Cowok itu tak asing bagi Nana. Ia merasa sudah pernah melihat orang itu
sebelumnya. Namun semua berakhir dengan no
clue.
Angkutan
umum pun berhenti di depan gapura perumahan tempat Nana tinggal dan gadis itu
pun turun. Tak disangka siswa SMA itu juga turun. Hm..jadi rumahnya di sekitar sini juga? Ah, mungkin karena itu ia
terlihat familiar.
@@@
Halte
pagi itu sangat sepi, tak seperti biasanya yang begitu ramai oleh calon
penumpang bus dan mikrolet. Di sana hanya ada Nana yang kembali bertemu dengan
anak SMA yang kemarin dilihatnya. Beberapa kali keduanya saling mencuri pandang
di saat mereka berdiri bersebelahan. Sampai akhirnya cowok itu membuka sebuah
percakapan.
“Mm..
Bu Prihatini jadi pensiun?”
“Ah,
oh, ya, baru minggu kemarin acara perpisahannya.”jawab Nana spontan. Mendengar
pertanyaan itu secara otomatis ia teringat cowok itu adalah alumni SMPnya.
“Ah,
gitu..”sahut cowok itu singkat kemudian suasana kembali hening sampai mikrolet
tiba. Keduanya pun segera menaiki mobil yang kosong penumpang itu. Setelah
berada di dalam, Nana pun mencari kesibukan dengan meraih modul matematika dan
mempelajarinya. Itu cara paling efektif untuk melepas kecanggungan. Itu lebih baik
dari pada mereka berdua berhadapan dalam keheningan.
“Hari
ini ada ulangan?”tanya siswa SMA yang bernama Giraldy itu. Nana melihatnya dari
bedge nama yang terpasang di seragam cowok itu.
“Ah,
ya, pagi ini ada ulangan remidi.”
“Remidi?”
“Aku
nggak pinter matematika.”jawab Nana.
“Oh..
Mm..dulu pas SD aku nggak suka matematika juga, tapi sejak SMP nggak ngerti,
menurutku itu pelajaran paling enak.”
“Ah,
apa enaknya.”desis Nana mulai rileks.
“Menurutku
ngitung lebih baik dari pada mikir kata-kata buat jawaban soal esai.”
“Hm..gitu..bagiku
gimana-gimana matematika itu paling susah.”
“Hmm..ya
kalau emang susah terus butuh bantuan bilang aja, mungkin aku bisa bantu dikit.

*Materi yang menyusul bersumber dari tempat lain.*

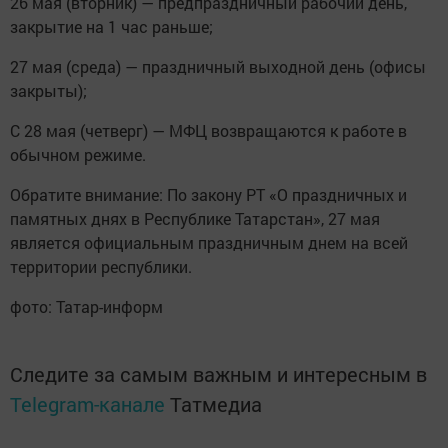
26 мая (вторник) — предпраздничный рабочий день,
закрытие на 1 час раньше;
27 мая (среда) — праздничный выходной день (офисы
закрыты);
С 28 мая (четверг) — МФЦ возвращаются к работе в
обычном режиме.
Обратите внимание: По закону РТ «О праздничных и
памятных днях в Республике Татарстан», 27 мая
является официальным праздничным днем на всей
территории республики.
фото: Татар-информ
Следите за самым важным и интересным в
Telegram-канале
Татмедиа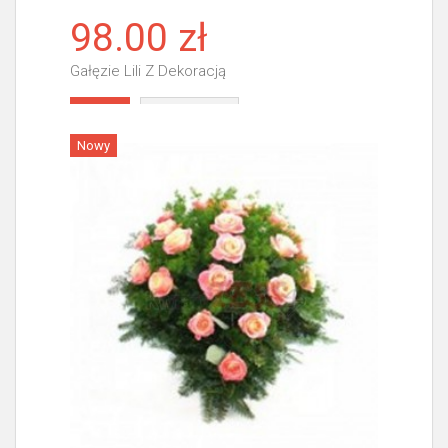
98.00 zł
Gałęzie Lili Z Dekoracją
Więcej
Nowy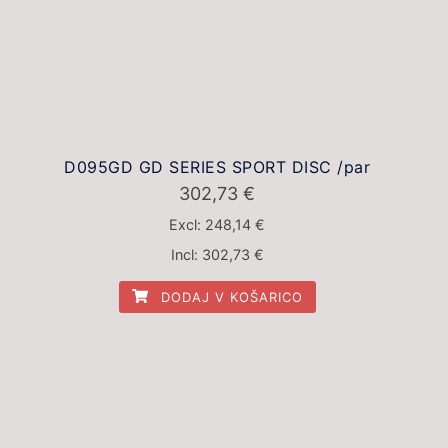
D095GD GD SERIES SPORT DISC /par
302,73
€
Excl:
248,14
€
Incl:
302,73
€
DODAJ V KOŠARICO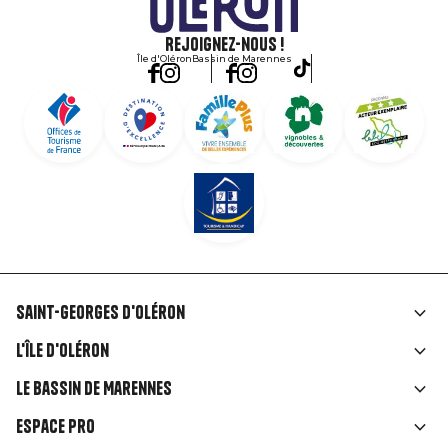
Rejoignez-nous !
Île d'Oléron
Bassin de Marennes
Saint-Georges d'Oléron
Liens
L'île d'Oléron
rubriques
Le Bassin de Marennes
Espace Pro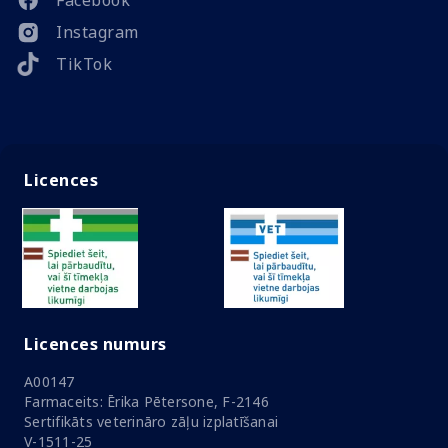
Facebook
Instagram
TikTok
Licences
Licences numurs
A00147
Farmaceits: Ērika Pētersone, F-2146
Sertifikāts veterināro zāļu izplatīšanai
V-1511-25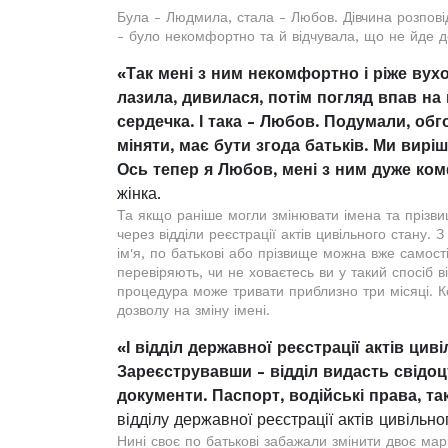
Була - Людмила, стала - Любов. Дівчина розповід
- було некомфортно та й відчувала, що не йде д
«Так мені з ним некомфортно і ріже вухо
лазила, дивилася, потім погляд впав на 
сердечка. І така - Любов. Подумали, обг
міняти, має бути згода батьків. Ми вирі
Ось тепер я Любов, мені з ним дуже ком
жінка.
Та якщо раніше могли змінювати імена та прізвищ
через відділи реєстрації актів цивільного стану. З
ім'я, по батькові або прізвище можна вже самост
перевіряють, чи не ховаєтесь ви у такий спосіб в
процедура може тривати приблизно три місяці. К
дозволу на зміну імені.
«І відділ державної реєстрації актів цив
Зареєструвавши - відділ видасть свідоц
документи. Паспорт, водійські права, та
відділу державної реєстрації актів цивільн
Нині своє по батькові забажали змінити двоє марі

Toh, kayaknya rumah kita satu kompleks.”
“Ah,
ya, mm..makasih sebelumnya.”jawab Nana sedikit merasa aneh, namun ia senang
mendapatkan tawaran itu.
@@@
Sembilan
puluh hari telah terlewati. Buku catatan pribadi Nana pun sudah penuh dengan
beberapa cerpennya. Sedangkan lembar ulangan matematikanya pun sudah tak lagi
mengumpulkan angka 60. Gadis itu lebih giat belajar dengan tutor barunya itu.
Giraldy yang kerap kali disapanya dengan panggilan Aldy.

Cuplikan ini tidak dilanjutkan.